**Records shown**
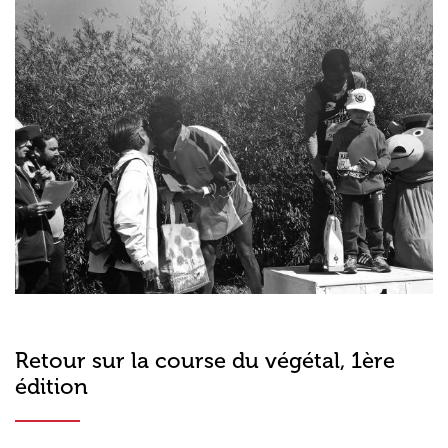
Retour sur la course du végétal, 1ère
édition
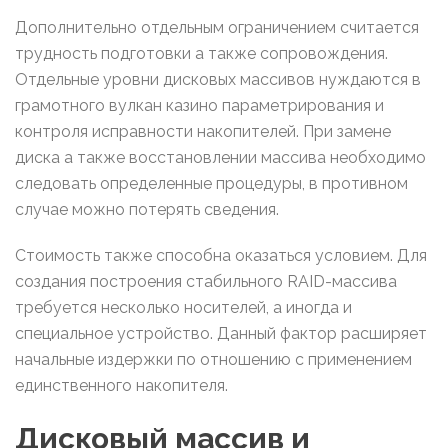
Дополнительно отдельным ограничением считается
трудность подготовки а также сопровождения.
Отдельные уровни дисковых массивов нуждаются в
грамотного вулкан казино параметрирования и
контроля исправности накопителей. При замене
диска а также восстановлении массива необходимо
следовать определенные процедуры, в противном
случае можно потерять сведения.
Стоимость также способна оказаться условием. Для
создания построения стабильного RAID-массива
требуется несколько носителей, а иногда и
специальное устройство. Данный фактор расширяет
начальные издержки по отношению с применением
единственного накопителя.
Дисковый массив и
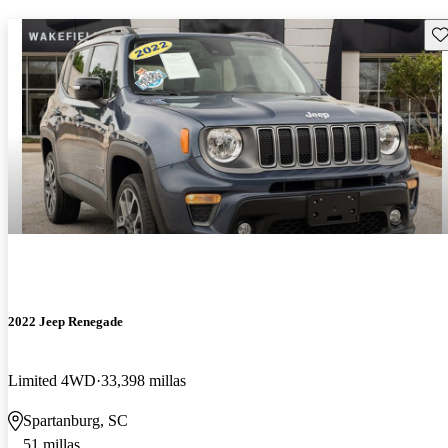
Gu
2022 Jeep Renegade
Limited 4WD
33,398 millas
Spartanburg, SC
51 millas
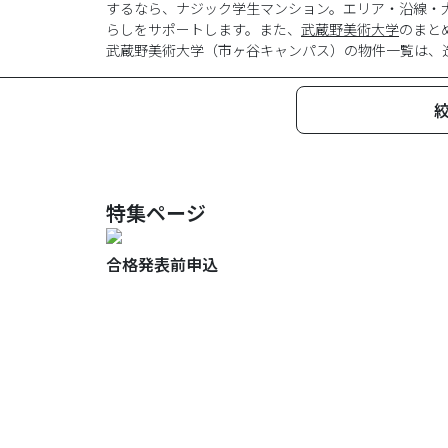
するなら、ナジック学生マンション。エリア・沿線・
らしをサポートします。また、
武蔵野美術大学
のまと
武蔵野美術大学
（
市ヶ谷キャンパス
）の物件一覧は、
特集ページ
合格発表前申込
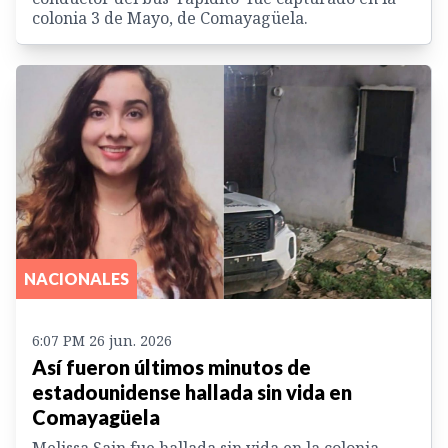
colonia 3 de Mayo, de Comayagüela.
NACIONALES
6:07 PM 26 jun. 2026
Así fueron últimos minutos de
estadounidense hallada sin vida en
Comayagüela
Melissa Sajn fue hallada sin vida en la colonia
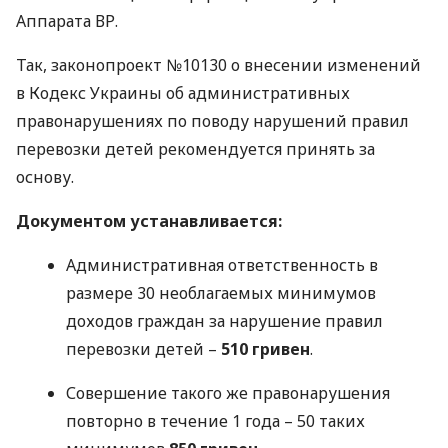
Аппарата ВР.
Так, законопроект №10130 о внесении изменений
в Кодекс Украины об административных
правонарушениях по поводу нарушений правил
перевозки детей рекомендуется принять за
основу.
Документом устанавливается:
Административная ответственность в
размере 30 необлагаемых минимумов
доходов граждан за нарушение правил
перевозки детей –
510 гривен
.
Совершение такого же правонарушения
повторно в течение 1 года – 50 таких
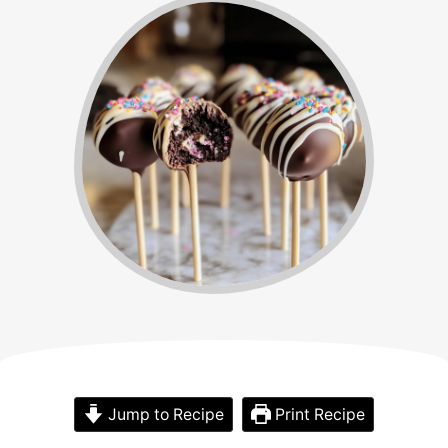
Jump to Recipe
Print Recipe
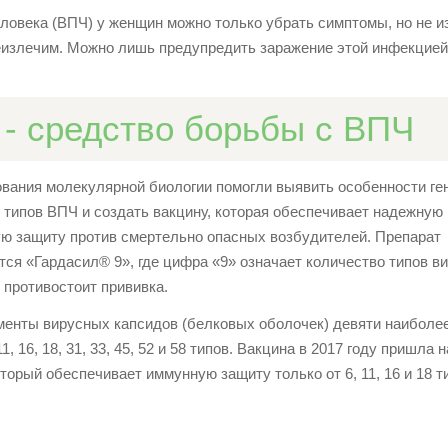
ловека (ВПЧ) у женщин можно только убрать симптомы, но не и
еизлечим. Можно лишь предупредить заражение этой инфекцией
 - средство борьбы с ВПЧ
вания молекулярной биологии помогли выявить особенности ге
 типов ВПЧ и создать вакцину, которая обеспечивает надежную
ю защиту против смертельно опасных возбудителей. Препарат
тся «Гардасил® 9», где цифра «9» означает количество типов ви
 противостоит прививка.
менты вирусных капсидов (белковых оболочек) девяти наиболе
11, 16, 18, 31, 33, 45, 52 и 58
типов. Вакцина в 2017 году пришла н
орый обеспечивает иммунную защиту только от 6, 11, 16 и 18 т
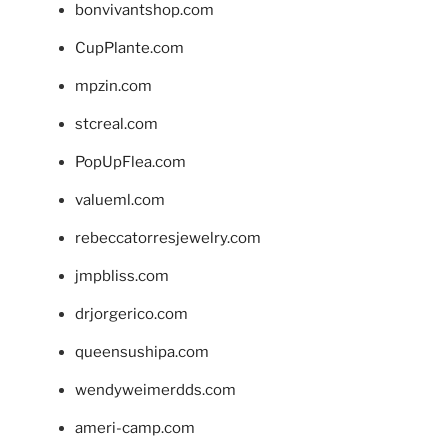
bonvivantshop.com
CupPlante.com
mpzin.com
stcreal.com
PopUpFlea.com
valueml.com
rebeccatorresjewelry.com
jmpbliss.com
drjorgerico.com
queensushipa.com
wendyweimerdds.com
ameri-camp.com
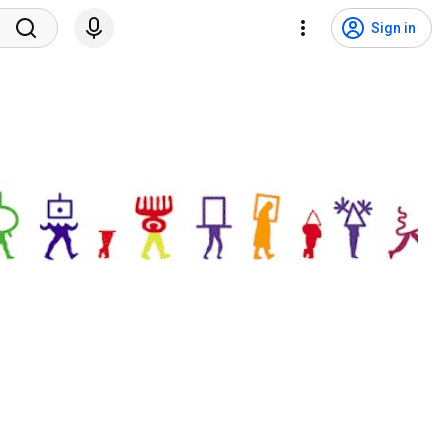
Sign in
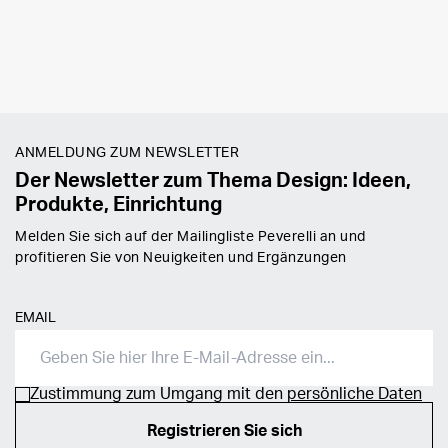
ANMELDUNG ZUM NEWSLETTER
Der Newsletter zum Thema Design: Ideen,
Produkte, Einrichtung
Melden Sie sich auf der Mailingliste Peverelli an und
profitieren Sie von Neuigkeiten und Ergänzungen
EMAIL
Zustimmung zum Umgang mit den
persönliche Daten
Registrieren Sie sich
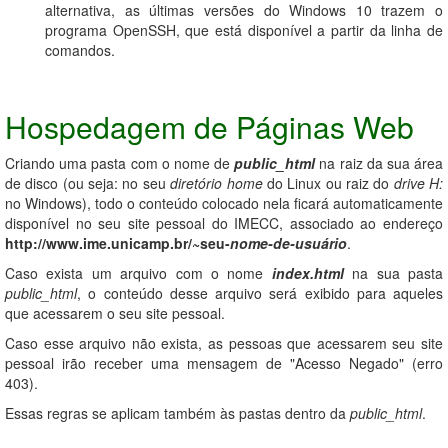
alternativa, as últimas versões do Windows 10 trazem o
programa OpenSSH, que está disponível a partir da linha de
comandos.
Hospedagem de Páginas Web
Criando uma pasta com o nome de
public_html
na raiz da sua área
de disco (ou seja: no seu
diretório home
do Linux ou raiz do
drive H:
no Windows), todo o conteúdo colocado nela ficará automaticamente
disponível no seu site pessoal do IMECC, associado ao endereço
http://www.ime.unicamp.br/~seu-
nome-de-usuário
.
Caso exista um arquivo com o nome
index.html
na sua pasta
public_html
, o conteúdo desse arquivo será exibido para aqueles
que acessarem o seu site pessoal.
Caso esse arquivo não exista, as pessoas que acessarem seu site
pessoal irão receber uma mensagem de "Acesso Negado" (erro
403).
Essas regras se aplicam também às pastas dentro da
public_html
.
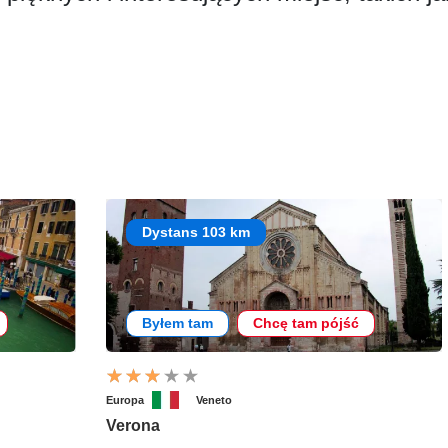
Dystans 103 km
Byłem tam
Chcę tam pójść
Europa
Veneto
Verona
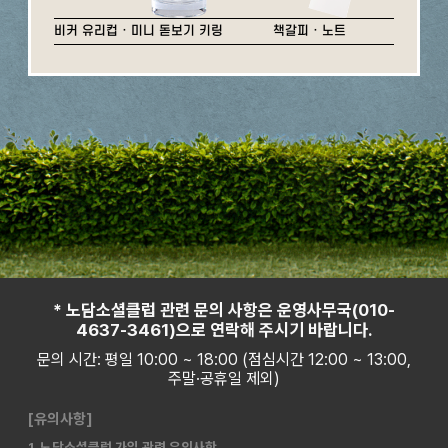
비커 유리컵 · 미니 돋보기 키링
책갈피 · 노트
* 노담소셜클럽 관련 문의 사항은 운영사무국(010-
4637-3461)으로 연락해 주시기 바랍니다.
문의 시간: 평일 10:00 ~ 18:00 (점심시간 12:00 ~ 13:00,
주말·공휴일 제외)
[유의사항]
1. 노담소셜클럽 가입 관련 유의사항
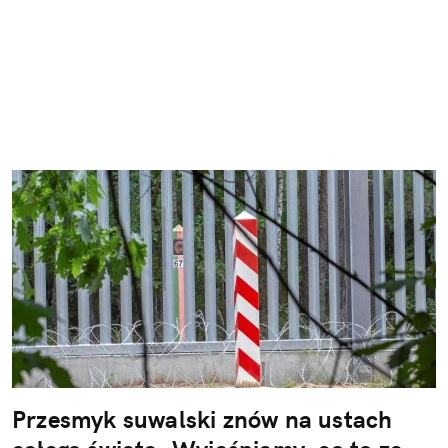
Przesmyk suwalski znów na ustach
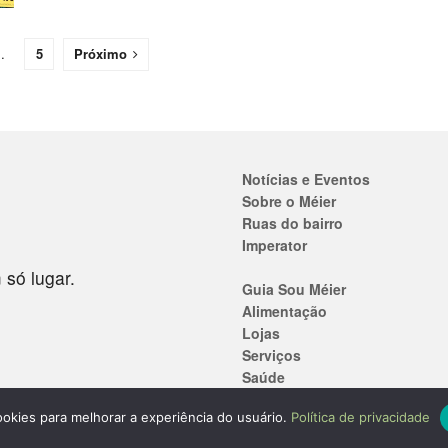
…
5
Próximo
Notícias e Eventos
Sobre o Méier
Ruas do bairro
Imperator
 só lugar.
Guia Sou Méier
Alimentação
Lojas
Serviços
Saúde
Ensino
 cookies para melhorar a experiência do usuário.
Política de privacidade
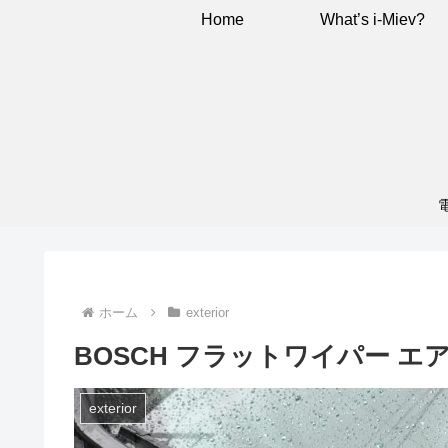
Home
What’s i-Miev?
ホーム
exterior
BOSCH フラットワイパー エ
exterior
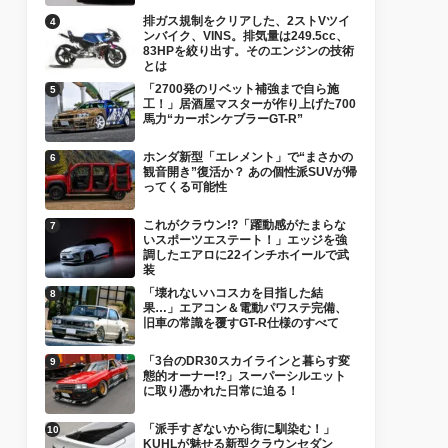
排ガス規制をクリアした、2ストVツイ
ンバイク、VINS。排気量は249.5cc、
83HPを絞り出す。そのエンジンの技術
とは
「2700発のリベット補強まで自ら施
工！」居酒屋マスターが作り上げた700
馬力“カーボンケブラーGT-R”
ホンダ新型「エレメント」で“まさかの
観音開き”復活か？ あの個性派SUVが帰
ってくる可能性
これがクラウン!?「躍動感がたまらな
いスポーツエステート！」エッジを強
調したエアロに22インチホイールで武
装
「壊れないハコスカを目指した結
果…」エアコン＆電動パワステ完備、
旧車の常識を覆すGT-R仕様のすべて
「3台のDR30スカイラインと暮らす変
態的オーナー!?」スーパーシルエット
に取り憑かれた日常に迫る！
「派手すぎないから街に馴染む！」
KUHLが魅せる新型クラウンセダン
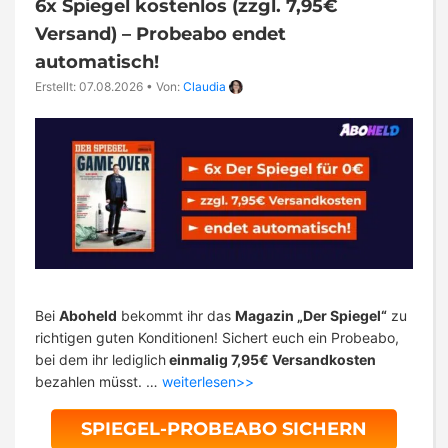
6x Spiegel kostenlos (zzgl. 7,95€
Versand) – Probeabo endet
automatisch!
Erstellt: 07.08.2026
•
Von:
Claudia
Bei
Aboheld
bekommt ihr das
Magazin „Der Spiegel“
zu
richtigen guten Konditionen! Sichert euch ein Probeabo,
bei dem ihr lediglich
einmalig 7,95€ Versandkosten
bezahlen müsst. …
weiterlesen>>
SPIEGEL-PROBEABO SICHERN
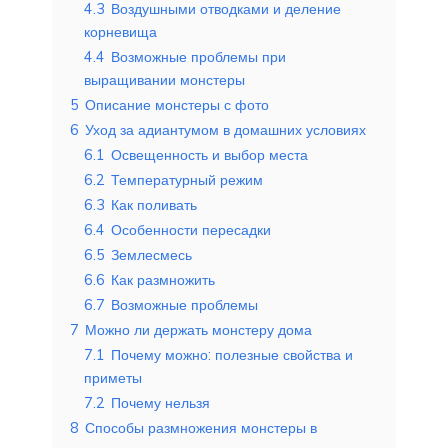
4.3
Воздушными отводками и деление
корневища
4.4
Возможные проблемы при
выращивании монстеры
5
Описание монстеры с фото
6
Уход за адиантумом в домашних условиях
6.1
Освещенность и выбор места
6.2
Температурный режим
6.3
Как поливать
6.4
Особенности пересадки
6.5
Землесмесь
6.6
Как размножить
6.7
Возможные проблемы
7
Можно ли держать монстеру дома
7.1
Почему можно: полезные свойства и
приметы
7.2
Почему нельзя
8
Способы размножения монстеры в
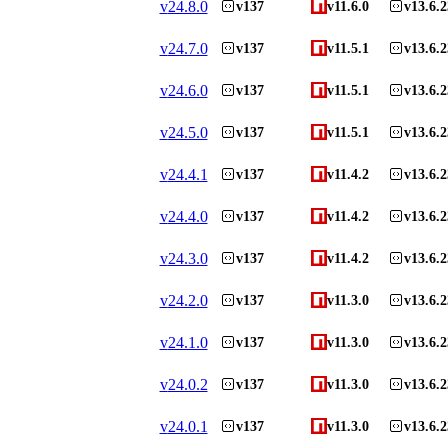
v
24.8.0
v137
v11.6.0
v13.6.2
v
24.7.0
v137
v11.5.1
v13.6.2
v
24.6.0
v137
v11.5.1
v13.6.2
v
24.5.0
v137
v11.5.1
v13.6.2
v
24.4.1
v137
v11.4.2
v13.6.2
v
24.4.0
v137
v11.4.2
v13.6.2
v
24.3.0
v137
v11.4.2
v13.6.2
v
24.2.0
v137
v11.3.0
v13.6.2
v
24.1.0
v137
v11.3.0
v13.6.2
v
24.0.2
v137
v11.3.0
v13.6.2
v
24.0.1
v137
v11.3.0
v13.6.2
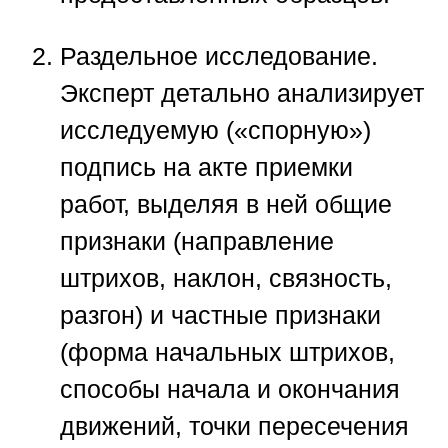
Раздельное исследование.
Эксперт детально анализирует
исследуемую («спорную»)
подпись на акте приемки
работ, выделяя в ней общие
признаки (направление
штрихов, наклон, связность,
разгон) и частные признаки
(форма начальных штрихов,
способы начала и окончания
движений, точки пересечения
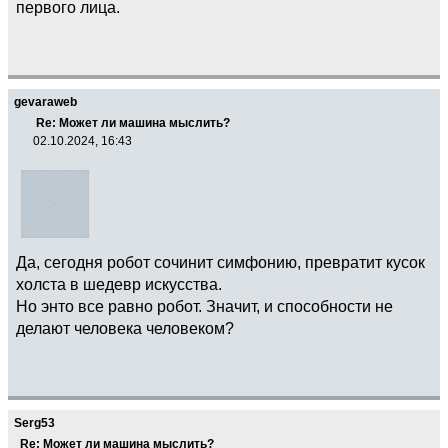
первого лица.
gevaraweb
Re: Может ли машина мыслить?
02.10.2024, 16:43
Да, сегодня робот сочинит симфонию, превратит кусок
холста в шедевр искусства.
Но энто все равно робот. Значит, и способности не
делают человека человеком?
Serg53
Re: Может ли машина мыслить?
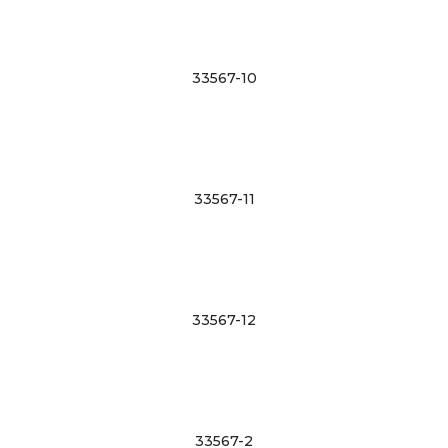
33567-10
33567-11
33567-12
33567-2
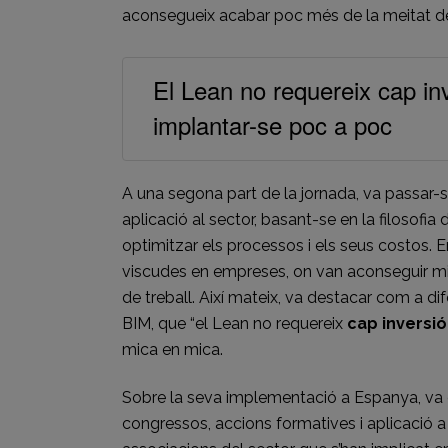
aconsegueix acabar poc més de la meitat del
El Lean no requereix cap inve
implantar-se poc a poc
A una segona part de la jornada, va passar-s
aplicació al sector, basant-se en la filosofia 
optimitzar els processos i els seus costos. 
viscudes en empreses, on van aconseguir mil
de treball. Així mateix, va destacar com a d
BIM, que “el Lean no requereix
cap inversió
mica en mica.
Sobre la seva implementació a Espanya, va
congressos, accions formatives i aplicació a 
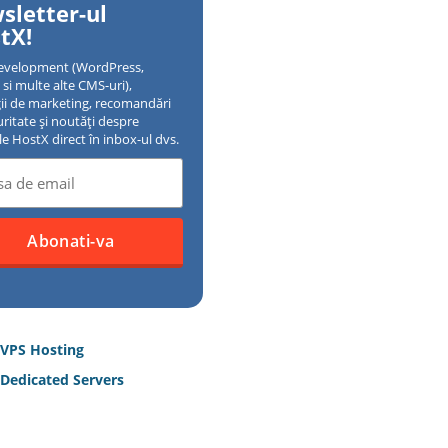
sletter-ul
tX!
evelopment (WordPress,
si multe alte CMS-uri),
gii de marketing, recomandări
uritate și noutăți despre
ile HostX direct în inbox-ul dvs.
 VPS Hosting
Dedicated Servers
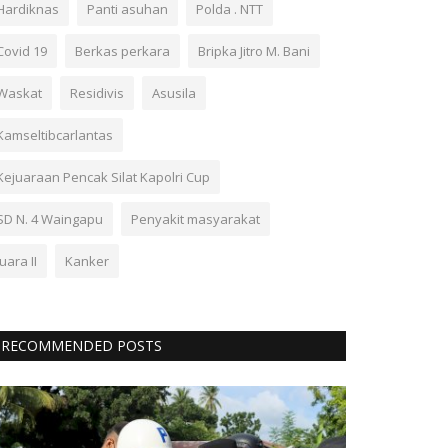
Hardiknas
Panti asuhan
Polda . NTT
Covid 19
Berkas perkara
Bripka Jitro M. Bani
Waskat
Residivis
Asusila
Kamseltibcarlantas
Kejuaraan Pencak Silat Kapolri Cup
SD N. 4 Waingapu
Penyakit masyarakat
Juara II
Kanker
RECOMMENDED POSTS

**What is needed**
Check each line of the entries above for the word "disponível". List the ones that have it.

**Result for this task**
programa OpenSSH, que está disponível a partir da linha de
disponível no seu site pessoal do IMECC, associado ao endereço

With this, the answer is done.